#### Instructions to follow
Look through the records below, count the lines with the word "języka", and reply with only the number.

#### Material for this exercise

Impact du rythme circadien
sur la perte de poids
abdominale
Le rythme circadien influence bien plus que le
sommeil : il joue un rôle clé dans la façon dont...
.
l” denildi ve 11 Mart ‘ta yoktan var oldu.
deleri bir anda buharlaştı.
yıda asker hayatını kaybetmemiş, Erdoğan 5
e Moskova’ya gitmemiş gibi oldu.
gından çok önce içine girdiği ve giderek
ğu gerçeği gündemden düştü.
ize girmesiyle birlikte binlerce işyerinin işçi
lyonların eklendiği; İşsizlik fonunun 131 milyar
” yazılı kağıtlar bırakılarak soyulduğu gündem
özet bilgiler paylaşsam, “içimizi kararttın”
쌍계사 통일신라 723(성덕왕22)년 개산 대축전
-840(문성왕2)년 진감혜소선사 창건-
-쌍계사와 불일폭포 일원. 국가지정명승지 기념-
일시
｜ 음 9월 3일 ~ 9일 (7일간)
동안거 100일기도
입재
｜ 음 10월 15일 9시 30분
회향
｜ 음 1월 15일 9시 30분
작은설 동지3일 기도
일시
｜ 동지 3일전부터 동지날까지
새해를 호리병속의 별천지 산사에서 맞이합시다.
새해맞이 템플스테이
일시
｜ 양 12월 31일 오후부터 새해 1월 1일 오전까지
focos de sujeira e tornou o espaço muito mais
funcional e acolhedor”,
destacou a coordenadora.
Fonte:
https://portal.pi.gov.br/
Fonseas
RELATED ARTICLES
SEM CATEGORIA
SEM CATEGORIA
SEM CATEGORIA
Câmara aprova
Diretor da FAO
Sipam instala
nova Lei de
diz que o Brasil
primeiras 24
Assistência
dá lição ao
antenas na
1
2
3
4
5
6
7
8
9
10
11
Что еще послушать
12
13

--

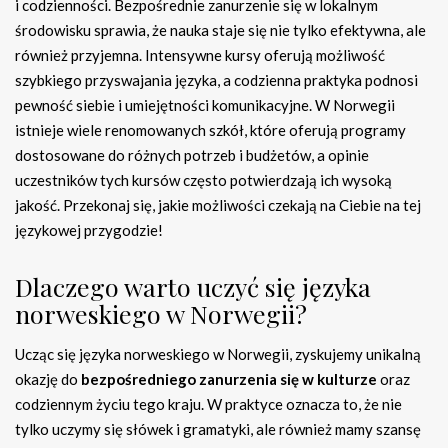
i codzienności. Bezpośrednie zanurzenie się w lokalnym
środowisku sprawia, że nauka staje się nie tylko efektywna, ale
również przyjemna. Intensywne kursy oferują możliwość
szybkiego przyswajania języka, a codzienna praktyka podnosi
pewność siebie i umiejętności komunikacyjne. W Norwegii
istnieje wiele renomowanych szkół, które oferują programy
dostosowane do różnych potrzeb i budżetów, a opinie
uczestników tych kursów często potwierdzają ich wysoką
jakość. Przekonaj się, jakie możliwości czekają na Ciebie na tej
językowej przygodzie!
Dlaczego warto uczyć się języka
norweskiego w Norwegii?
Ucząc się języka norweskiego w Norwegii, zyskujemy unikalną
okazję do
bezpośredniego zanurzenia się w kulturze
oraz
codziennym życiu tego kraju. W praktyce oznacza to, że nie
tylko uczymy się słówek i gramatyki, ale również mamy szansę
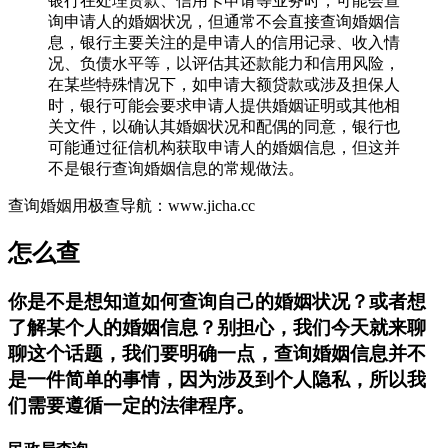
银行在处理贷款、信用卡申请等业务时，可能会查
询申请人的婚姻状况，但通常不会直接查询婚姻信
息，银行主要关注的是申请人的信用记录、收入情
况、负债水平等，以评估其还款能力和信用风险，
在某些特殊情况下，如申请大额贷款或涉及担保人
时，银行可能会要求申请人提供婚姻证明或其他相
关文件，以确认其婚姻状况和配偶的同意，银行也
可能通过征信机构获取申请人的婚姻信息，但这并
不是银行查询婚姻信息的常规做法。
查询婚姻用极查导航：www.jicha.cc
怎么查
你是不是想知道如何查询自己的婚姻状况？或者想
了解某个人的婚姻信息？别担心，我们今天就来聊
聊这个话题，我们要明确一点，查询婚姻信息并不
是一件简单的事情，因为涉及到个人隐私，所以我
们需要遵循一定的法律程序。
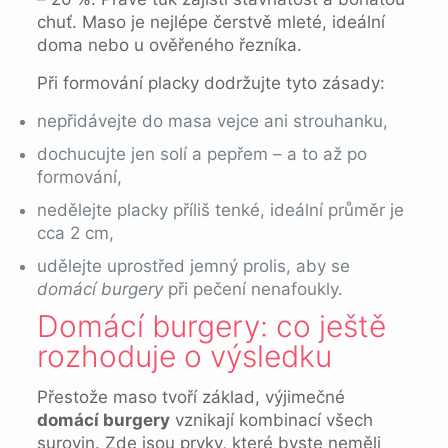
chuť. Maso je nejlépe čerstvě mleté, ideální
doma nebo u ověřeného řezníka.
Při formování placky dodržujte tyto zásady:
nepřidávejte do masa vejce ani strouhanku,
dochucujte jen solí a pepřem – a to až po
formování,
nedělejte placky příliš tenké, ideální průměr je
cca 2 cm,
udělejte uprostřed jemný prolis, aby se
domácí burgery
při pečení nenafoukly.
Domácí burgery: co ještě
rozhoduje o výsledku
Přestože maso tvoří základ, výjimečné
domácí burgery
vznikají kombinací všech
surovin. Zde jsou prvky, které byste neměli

#### Your solution
3